1.2. Scope and Boundaries of This Study
The goal of this work is to identify and characterize state drift as a failure mode in language-conditioned autonomous agents, rather than to propose mitigation strategies. Accordingly, our experiments are conducted in controlled, text-based environments that allow direct access to ground-truth state and precise measurement of internal state misalignment. While this setting is intentionally simplified, it enables isolation of state drift dynamics without confounding factors such as perception noise or stochastic environment transitions.
We focus on deterministic task settings and a limited set of agent configurations to study state drift as a structural phenomenon. Our findings should therefore be interpreted as evidence of the existence and impact of state drift, rather than as an exhaustive evaluation across models, tasks, or domains. Investigating mitigation mechanisms, stochastic environments, and more complex agent architectures is left for future work.
2. Related Work
2.1. Language-Conditioned Autonomous Agents
Recent advances in large language models [
19,
20,
21] have enabled a new class of autonomous agents that use natural language as an internal medium for reasoning, planning, and decision making [
22]. These language-conditioned agents represent goals, observations, intermediate states, and action plans in textual form, allowing a single model to flexibly operate across diverse tasks. Prior work has demonstrated that such agents can perform multi-step reasoning [
23,
24,
25], tool use, and task decomposition without task-specific training, often by leveraging chain-of-thought reasoning and prompt-based control.
Despite their flexibility, language-conditioned agents remain fragile in long-horizon settings.
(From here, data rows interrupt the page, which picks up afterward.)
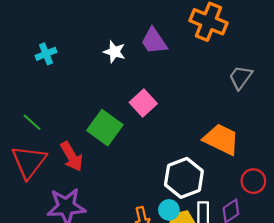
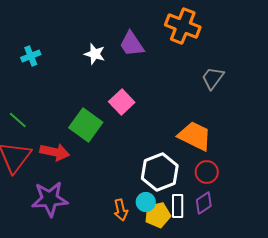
red arrow: (72, 156) -> (55, 152), turned -48
red circle: (253, 181) -> (207, 172), moved

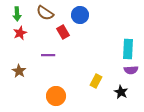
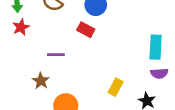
red rectangle: (63, 32) -> (86, 30), moved, turned -32
brown star: (19, 71) -> (41, 81), moved

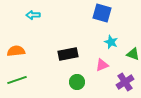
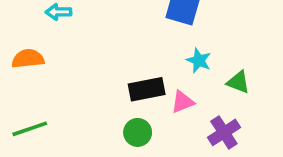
orange semicircle: (16, 51) -> (28, 59), moved
black rectangle: (68, 54) -> (147, 89), moved

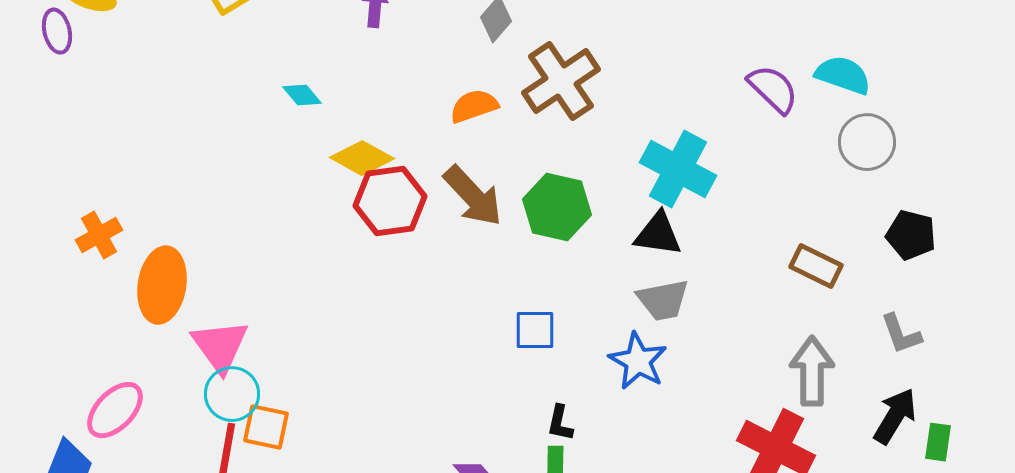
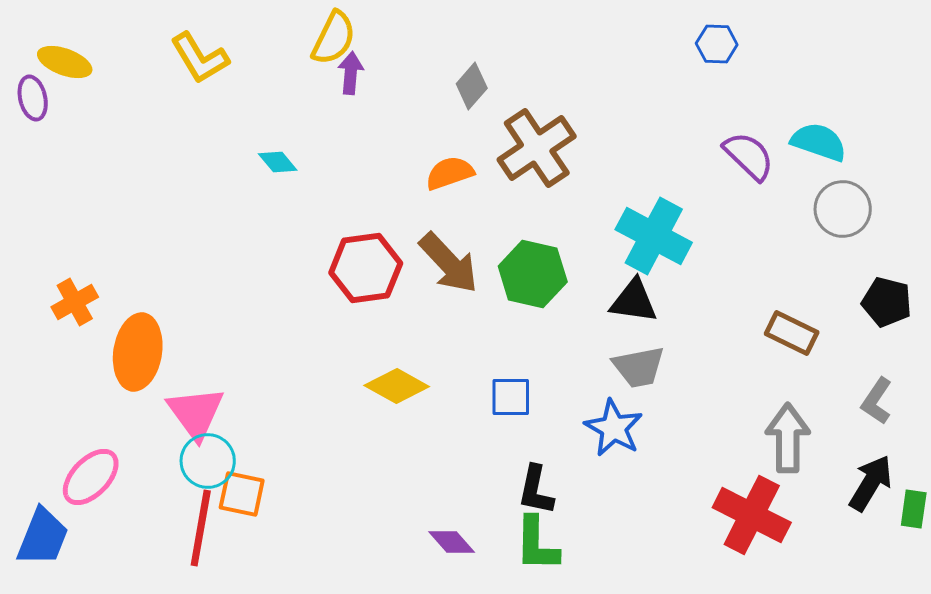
yellow diamond: (362, 158) -> (397, 386), moved
gray L-shape: (901, 334) -> (877, 401), turned 54
black L-shape: (560, 423) -> (536, 490), size x1.4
Empirical studies have shown that while agents often perform well in short tasks, their performance degrades as task length increases [
26,
27]. This degradation has commonly been attributed to limitations in reasoning depth, context window size, or the accumulation of hallucinations. In contrast, our work focuses on a different aspect of agent failure: the ability to maintain an accurate and consistent internal representation of task state over time, independent of local reasoning correctness.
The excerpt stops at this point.